Quick Q&A for direct answers:

  • Q: What is the most important single metric for comparing quantum computers? A: Quantum volume (QV) or its successor, CLOPS, because they combine fidelity and connectivity into a problem-relevant figure; qubit count alone is misleading.
  • Q: How do I benchmark runtime fairly across cloud platforms? A: Measure end-to-end wall-clock time from job submission to result retrieval for identical circuit instances, averaged over ≥100 runs at your access tier.
  • Q: Why do two platforms with identical gate fidelity produce different results on my problem? A: Fidelity is typically reported as mean or best-case; your problem may stress worst-case qubits, connectivity bottlenecks, or calibration drift that variance metrics reveal.

How Quantum Computing Benchmarks Work Under the Hood

The Three Measurement Domains

Quantum computing benchmarks operate across three partially orthogonal domains. Understanding their separations prevents the common error of conflating fast gates with reliable computation, or reliable small circuits with scalable utility.

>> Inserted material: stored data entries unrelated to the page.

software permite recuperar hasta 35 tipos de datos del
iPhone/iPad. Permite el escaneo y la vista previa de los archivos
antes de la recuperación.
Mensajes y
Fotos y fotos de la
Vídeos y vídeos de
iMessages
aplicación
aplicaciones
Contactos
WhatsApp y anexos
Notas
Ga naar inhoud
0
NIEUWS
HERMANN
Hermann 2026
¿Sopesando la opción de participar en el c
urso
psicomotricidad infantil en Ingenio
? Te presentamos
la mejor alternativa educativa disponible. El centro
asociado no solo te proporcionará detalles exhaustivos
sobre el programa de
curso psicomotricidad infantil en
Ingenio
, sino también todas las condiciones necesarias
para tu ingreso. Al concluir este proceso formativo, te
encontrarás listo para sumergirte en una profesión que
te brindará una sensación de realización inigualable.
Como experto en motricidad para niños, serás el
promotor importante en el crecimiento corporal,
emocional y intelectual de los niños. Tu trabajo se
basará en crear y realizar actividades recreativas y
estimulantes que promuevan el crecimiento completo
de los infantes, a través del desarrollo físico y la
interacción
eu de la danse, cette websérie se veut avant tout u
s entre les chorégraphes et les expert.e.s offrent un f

Runtime benchmarks measure temporal throughput: how quickly the system executes quantum operations and returns classical results. The foundational metric is CLOPS (circuit layer operations per second), introduced by IBM in 2021 and now widely adopted. CLOPS measures how many parameterized layers of a model circuit—specifically a hardware-efficient ansatz—execute per second, including compilation, queuing, and classical communication overhead. This deliberately includes software stack latency, punishing platforms with slow compilers or congested cloud queues.

Prior to CLOPS, the dominant runtime metric was simply gate time or T1/T2 coherence times. These remain relevant for hardware characterization but fail as procurement metrics because they ignore the classical control overhead that dominates wall-clock time for circuits below ~10^4 gates. Our deep-dive on quantum computer reliability metrics explores how coherence time interacts with error correction overhead in regimes where logical qubits become necessary.

Fidelity benchmarks quantify the probability that operations preserve quantum information. The hierarchy runs from single-qubit gate fidelity (typically 99.5–99.9% on leading platforms), through two-qubit gate fidelity (99.0–99.5% for best superconducting pairs, 97–99% for trapped ion), to measurement fidelity and SPAM (state preparation and measurement) fidelity. The critical insight: these fidelities multiply across circuit depth. A 100-gate circuit with 99.5% average gate fidelity has expected success probability ~0.995^100 ≈ 60%, before considering correlated errors or worst-case qubits.

Quantum volume (QV), developed by IBM and now standardized as IEEE P3129, addresses this multiplicative decay by measuring the largest square circuit (n qubits, n layers) that produces statistically significant heavy output generation. A QV of 2^n means the system successfully executes an n×n random circuit with >2/3 success probability against classical simulation. This folds fidelity, connectivity, and compiler efficiency into one number.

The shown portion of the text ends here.